[Saved entries]
#####

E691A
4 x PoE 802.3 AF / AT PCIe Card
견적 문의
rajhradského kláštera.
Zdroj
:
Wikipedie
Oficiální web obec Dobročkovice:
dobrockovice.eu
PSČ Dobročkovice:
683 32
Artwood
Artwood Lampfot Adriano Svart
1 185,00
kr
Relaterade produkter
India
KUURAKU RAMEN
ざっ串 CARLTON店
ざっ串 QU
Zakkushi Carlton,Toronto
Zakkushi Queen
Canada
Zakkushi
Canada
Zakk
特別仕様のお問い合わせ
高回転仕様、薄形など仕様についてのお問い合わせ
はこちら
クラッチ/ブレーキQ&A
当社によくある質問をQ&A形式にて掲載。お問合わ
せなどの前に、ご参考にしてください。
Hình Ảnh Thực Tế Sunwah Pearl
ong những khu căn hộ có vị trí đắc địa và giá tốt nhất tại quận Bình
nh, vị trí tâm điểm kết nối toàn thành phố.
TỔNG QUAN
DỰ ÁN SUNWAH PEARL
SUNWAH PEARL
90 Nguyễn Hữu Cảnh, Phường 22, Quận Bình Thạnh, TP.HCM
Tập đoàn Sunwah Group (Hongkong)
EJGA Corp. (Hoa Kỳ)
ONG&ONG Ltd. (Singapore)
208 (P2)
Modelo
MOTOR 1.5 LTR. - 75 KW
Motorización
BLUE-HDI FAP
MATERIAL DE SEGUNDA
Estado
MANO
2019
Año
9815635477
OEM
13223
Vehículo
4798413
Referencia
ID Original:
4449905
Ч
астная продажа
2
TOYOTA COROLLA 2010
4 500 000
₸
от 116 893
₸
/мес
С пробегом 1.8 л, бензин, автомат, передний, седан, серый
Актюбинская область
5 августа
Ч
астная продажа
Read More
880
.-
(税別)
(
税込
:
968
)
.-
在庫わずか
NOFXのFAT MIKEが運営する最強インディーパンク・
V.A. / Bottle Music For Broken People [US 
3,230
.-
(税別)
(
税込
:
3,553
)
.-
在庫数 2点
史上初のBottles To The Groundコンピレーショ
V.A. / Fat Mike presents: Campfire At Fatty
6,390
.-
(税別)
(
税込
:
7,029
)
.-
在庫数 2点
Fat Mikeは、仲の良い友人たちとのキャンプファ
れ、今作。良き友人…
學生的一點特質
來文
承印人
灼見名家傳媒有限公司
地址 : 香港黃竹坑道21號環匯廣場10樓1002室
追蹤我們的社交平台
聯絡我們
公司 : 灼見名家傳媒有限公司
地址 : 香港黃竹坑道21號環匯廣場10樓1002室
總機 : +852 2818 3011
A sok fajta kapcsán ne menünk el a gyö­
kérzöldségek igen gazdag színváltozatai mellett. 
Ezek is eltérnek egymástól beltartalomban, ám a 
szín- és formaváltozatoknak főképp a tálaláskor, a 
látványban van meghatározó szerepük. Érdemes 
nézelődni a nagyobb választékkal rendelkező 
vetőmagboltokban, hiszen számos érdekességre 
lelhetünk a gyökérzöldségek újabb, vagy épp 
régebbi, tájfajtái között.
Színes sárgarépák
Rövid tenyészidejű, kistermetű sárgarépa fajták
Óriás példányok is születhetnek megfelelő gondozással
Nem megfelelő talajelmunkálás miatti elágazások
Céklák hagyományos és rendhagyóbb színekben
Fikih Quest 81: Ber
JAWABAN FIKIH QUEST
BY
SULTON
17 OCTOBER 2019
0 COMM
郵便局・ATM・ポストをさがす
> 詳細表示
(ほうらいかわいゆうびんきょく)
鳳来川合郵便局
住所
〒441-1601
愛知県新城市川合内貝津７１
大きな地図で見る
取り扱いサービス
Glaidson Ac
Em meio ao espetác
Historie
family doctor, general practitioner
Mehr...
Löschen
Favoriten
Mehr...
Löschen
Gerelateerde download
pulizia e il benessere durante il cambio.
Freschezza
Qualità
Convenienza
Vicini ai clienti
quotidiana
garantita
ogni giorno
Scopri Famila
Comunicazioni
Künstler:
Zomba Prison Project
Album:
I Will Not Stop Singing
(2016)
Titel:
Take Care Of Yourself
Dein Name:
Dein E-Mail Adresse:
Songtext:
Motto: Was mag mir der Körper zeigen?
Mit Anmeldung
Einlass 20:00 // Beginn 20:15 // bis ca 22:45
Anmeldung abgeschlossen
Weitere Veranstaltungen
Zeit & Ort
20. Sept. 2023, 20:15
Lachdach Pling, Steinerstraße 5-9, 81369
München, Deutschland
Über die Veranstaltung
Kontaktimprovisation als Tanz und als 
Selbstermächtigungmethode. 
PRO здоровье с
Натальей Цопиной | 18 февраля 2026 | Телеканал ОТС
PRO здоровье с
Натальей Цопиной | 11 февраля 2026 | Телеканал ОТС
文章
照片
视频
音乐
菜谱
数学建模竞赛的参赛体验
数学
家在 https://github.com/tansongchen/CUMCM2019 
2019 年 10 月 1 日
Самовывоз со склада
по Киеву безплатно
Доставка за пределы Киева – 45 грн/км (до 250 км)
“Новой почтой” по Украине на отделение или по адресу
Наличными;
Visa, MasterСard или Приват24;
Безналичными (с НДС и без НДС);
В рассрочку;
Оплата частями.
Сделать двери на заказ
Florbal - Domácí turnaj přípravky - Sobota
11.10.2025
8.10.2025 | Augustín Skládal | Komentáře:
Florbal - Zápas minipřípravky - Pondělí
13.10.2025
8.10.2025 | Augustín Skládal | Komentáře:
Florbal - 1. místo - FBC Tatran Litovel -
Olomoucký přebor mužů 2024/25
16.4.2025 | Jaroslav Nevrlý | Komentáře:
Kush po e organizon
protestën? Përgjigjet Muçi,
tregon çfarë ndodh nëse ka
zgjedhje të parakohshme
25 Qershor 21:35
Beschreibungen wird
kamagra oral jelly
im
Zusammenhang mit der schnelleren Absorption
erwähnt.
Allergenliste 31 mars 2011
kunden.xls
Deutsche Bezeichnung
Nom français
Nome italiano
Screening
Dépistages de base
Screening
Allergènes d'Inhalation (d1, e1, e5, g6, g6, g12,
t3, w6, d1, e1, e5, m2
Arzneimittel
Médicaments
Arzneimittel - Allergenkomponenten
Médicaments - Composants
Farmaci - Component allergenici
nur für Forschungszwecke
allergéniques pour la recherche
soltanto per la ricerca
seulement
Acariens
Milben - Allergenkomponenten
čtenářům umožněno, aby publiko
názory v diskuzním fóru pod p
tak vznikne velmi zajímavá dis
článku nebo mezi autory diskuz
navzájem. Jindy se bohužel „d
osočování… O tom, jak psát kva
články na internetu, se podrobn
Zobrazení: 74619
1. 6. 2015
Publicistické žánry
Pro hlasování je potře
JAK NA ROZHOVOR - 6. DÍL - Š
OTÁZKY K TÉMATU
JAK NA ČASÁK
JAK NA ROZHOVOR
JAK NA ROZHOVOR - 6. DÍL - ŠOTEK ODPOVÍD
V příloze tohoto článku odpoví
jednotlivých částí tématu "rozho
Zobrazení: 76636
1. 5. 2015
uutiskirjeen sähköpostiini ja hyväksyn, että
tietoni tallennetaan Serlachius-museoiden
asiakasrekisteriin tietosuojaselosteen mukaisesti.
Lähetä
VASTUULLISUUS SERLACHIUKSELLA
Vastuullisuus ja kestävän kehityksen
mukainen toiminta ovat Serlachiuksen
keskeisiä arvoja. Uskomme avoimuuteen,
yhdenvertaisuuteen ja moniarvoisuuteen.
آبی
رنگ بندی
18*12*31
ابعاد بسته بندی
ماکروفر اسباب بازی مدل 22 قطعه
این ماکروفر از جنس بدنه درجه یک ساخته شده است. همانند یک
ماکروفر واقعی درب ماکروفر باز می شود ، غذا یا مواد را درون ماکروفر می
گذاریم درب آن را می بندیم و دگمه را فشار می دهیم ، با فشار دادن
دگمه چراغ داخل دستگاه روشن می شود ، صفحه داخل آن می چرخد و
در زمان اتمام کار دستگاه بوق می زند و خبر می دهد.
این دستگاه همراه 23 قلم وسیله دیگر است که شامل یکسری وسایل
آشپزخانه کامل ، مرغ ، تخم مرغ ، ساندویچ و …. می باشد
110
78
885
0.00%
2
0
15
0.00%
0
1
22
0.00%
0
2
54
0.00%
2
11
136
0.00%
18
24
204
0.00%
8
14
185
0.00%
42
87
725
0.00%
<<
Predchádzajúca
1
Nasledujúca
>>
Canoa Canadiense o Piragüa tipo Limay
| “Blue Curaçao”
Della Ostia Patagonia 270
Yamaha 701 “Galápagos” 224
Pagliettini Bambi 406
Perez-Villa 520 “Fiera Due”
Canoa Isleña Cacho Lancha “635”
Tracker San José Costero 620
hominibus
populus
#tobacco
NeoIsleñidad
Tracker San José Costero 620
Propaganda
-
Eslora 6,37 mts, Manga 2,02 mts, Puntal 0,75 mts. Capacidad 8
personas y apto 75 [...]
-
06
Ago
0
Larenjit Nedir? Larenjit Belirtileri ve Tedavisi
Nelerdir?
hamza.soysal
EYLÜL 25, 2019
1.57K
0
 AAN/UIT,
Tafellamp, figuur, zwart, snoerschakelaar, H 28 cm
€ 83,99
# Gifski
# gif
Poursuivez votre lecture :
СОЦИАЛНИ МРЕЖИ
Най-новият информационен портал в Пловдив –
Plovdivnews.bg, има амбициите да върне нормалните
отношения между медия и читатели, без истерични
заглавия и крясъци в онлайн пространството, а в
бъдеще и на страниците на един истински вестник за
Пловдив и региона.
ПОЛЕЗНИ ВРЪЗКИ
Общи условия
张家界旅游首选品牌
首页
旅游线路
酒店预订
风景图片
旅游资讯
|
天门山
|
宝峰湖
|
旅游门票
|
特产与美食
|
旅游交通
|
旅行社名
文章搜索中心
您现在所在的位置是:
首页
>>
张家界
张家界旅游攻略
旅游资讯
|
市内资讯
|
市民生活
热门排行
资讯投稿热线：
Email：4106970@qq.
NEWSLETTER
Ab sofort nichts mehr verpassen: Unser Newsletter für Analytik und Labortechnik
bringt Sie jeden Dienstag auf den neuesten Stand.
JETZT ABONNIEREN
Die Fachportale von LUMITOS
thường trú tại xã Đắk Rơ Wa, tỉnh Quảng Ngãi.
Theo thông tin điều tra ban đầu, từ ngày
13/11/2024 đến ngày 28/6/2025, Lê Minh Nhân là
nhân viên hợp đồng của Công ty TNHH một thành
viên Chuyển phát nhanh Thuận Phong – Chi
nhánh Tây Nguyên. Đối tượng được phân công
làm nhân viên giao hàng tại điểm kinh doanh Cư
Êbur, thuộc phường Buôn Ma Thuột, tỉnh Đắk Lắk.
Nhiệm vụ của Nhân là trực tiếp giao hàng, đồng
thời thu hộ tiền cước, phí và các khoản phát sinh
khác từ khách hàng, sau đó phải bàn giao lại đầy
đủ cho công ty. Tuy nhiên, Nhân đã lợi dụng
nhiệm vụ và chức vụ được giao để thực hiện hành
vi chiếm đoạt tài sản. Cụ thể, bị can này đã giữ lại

#####

• **Exercise instructions**
Restate word for word the lines of the data above, starting at the line containing "Artwood Lampfot Adriano Svart" and ending at the line containing "Convenienza", both included, and nothing more.

• **Solution for this problem**
Artwood Lampfot Adriano Svart
1 185,00
kr
Relaterade produkter
India
KUURAKU RAMEN
ざっ串 CARLTON店
ざっ串 QU
Zakkushi Carlton,Toronto
Zakkushi Queen
Canada
Zakkushi
Canada
Zakk
特別仕様のお問い合わせ
高回転仕様、薄形など仕様についてのお問い合わせ
はこちら
クラッチ/ブレーキQ&A
当社によくある質問をQ&A形式にて掲載。お問合わ
せなどの前に、ご参考にしてください。
Hình Ảnh Thực Tế Sunwah Pearl
ong những khu căn hộ có vị trí đắc địa và giá tốt nhất tại quận Bình
nh, vị trí tâm điểm kết nối toàn thành phố.
TỔNG QUAN
DỰ ÁN SUNWAH PEARL
SUNWAH PEARL
90 Nguyễn Hữu Cảnh, Phường 22, Quận Bình Thạnh, TP.HCM
Tập đoàn Sunwah Group (Hongkong)
EJGA Corp. (Hoa Kỳ)
ONG&ONG Ltd. (Singapore)
208 (P2)
Modelo
MOTOR 1.5 LTR. - 75 KW
Motorización
BLUE-HDI FAP
MATERIAL DE SEGUNDA
Estado
MANO
2019
Año
9815635477
OEM
13223
Vehículo
4798413
Referencia
ID Original:
4449905
Ч
астная продажа
2
TOYOTA COROLLA 2010
4 500 000
₸
от 116 893
₸
/мес
С пробегом 1.8 л, бензин, автомат, передний, седан, серый
Актюбинская область
5 августа
Ч
астная продажа
Read More
880
.-
(税別)
(
税込
:
968
)
.-
在庫わずか
NOFXのFAT MIKEが運営する最強インディーパンク・
V.A. / Bottle Music For Broken People [US 
3,230
.-
(税別)
(
税込
:
3,553
)
.-
在庫数 2点
史上初のBottles To The Groundコンピレーショ
V.A. / Fat Mike presents: Campfire At Fatty
6,390
.-
(税別)
(
税込
:
7,029
)
.-
在庫数 2点
Fat Mikeは、仲の良い友人たちとのキャンプファ
れ、今作。良き友人…
學生的一點特質
來文
承印人
灼見名家傳媒有限公司
地址 : 香港黃竹坑道21號環匯廣場10樓1002室
追蹤我們的社交平台
聯絡我們
公司 : 灼見名家傳媒有限公司
地址 : 香港黃竹坑道21號環匯廣場10樓1002室
總機 : +852 2818 3011
A sok fajta kapcsán ne menünk el a gyö­
kérzöldségek igen gazdag színváltozatai mellett. 
Ezek is eltérnek egymástól beltartalomban, ám a 
szín- és formaváltozatoknak főképp a tálaláskor, a 
látványban van meghatározó szerepük. Érdemes 
nézelődni a nagyobb választékkal rendelkező 
vetőmagboltokban, hiszen számos érdekességre 
lelhetünk a gyökérzöldségek újabb, vagy épp 
régebbi, tájfajtái között.
Színes sárgarépák
Rövid tenyészidejű, kistermetű sárgarépa fajták
Óriás példányok is születhetnek megfelelő gondozással
Nem megfelelő talajelmunkálás miatti elágazások
Céklák hagyományos és rendhagyóbb színekben
Fikih Quest 81: Ber
JAWABAN FIKIH QUEST
BY
SULTON
17 OCTOBER 2019
0 COMM
郵便局・ATM・ポストをさがす
> 詳細表示
(ほうらいかわいゆうびんきょく)
鳳来川合郵便局
住所
〒441-1601
愛知県新城市川合内貝津７１
大きな地図で見る
取り扱いサービス
Glaidson Ac
Em meio ao espetác
Historie
family doctor, general practitioner
Mehr...
Löschen
Favoriten
Mehr...
Löschen
Gerelateerde download
pulizia e il benessere durante il cambio.
Freschezza
Qualità
Convenienza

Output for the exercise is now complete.